Battleship Potemkin, directed by Eisenstein, was made in 1925 and remains one of the ultimate movies ever made. The famous stairs scene in Odessa where the soldiers arrive and the people are fleeing is a perfect illustration of the power of mise-en-scene.
Eisenstein is known for his mastery of montage. The scene’s pacing is very abrupt as the shots are very short and terse. They show people in fear and running away. Soldiers are attacking them, and Eisenstein uses scenes from the port in rapid successions to illustrate the tension. About montage, Eisenstein said, “Any two sequences, when juxtaposed, inevitably combine into another concept which arises from that juxtaposition of two events, two facts, two objects.”

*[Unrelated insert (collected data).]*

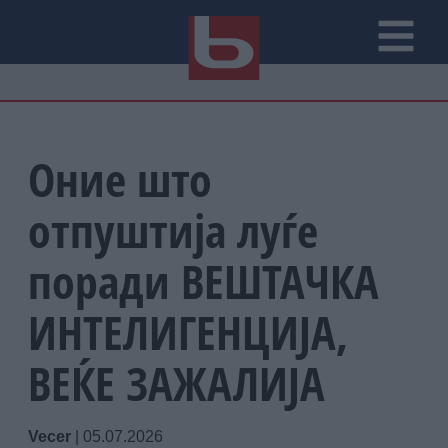
Оние што
отпуштија луѓе
поради ВЕШТАЧКА
ИНТЕЛИГЕНЦИЈА,
ВЕЌЕ ЗАЖАЛИЈА
Vecer
|
05.07.2026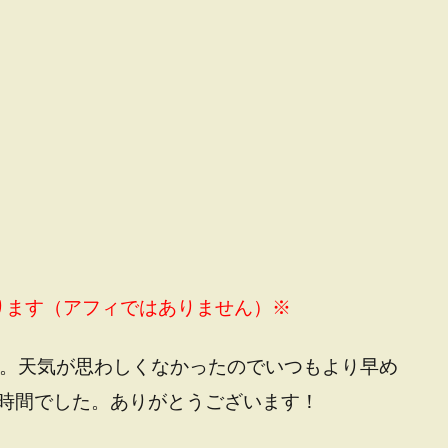
ります（アフィではありません）※
た。天気が思わしくなかったのでいつもより早め
時間でした。ありがとうございます！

Lastly, the stroller rolling down the stairs is one of the iconic moments of this movie. The whole picture is a giant metaphor. The baby represents prototypical innocence. The soldiers are going down the stairs and terrorizing the people. They have no pity or compassion. The stroller rolling down the stair demonstrates the ripple effect of collateral damage. The mise-en-scene is very important in this movie and especially during this scene. Eisenstein’s movie is a model that has been inspiring to the entire film industry.
D.W Griffith invented the concept of montage in 1915 with his movie The Birth of a Nation. The image of his movie is syncopated because there are 16 frames/second as oppose to the traditional 24 frames/second. But Eisenstein perfected it and also wrote several essays about the theory behind the idea of montage.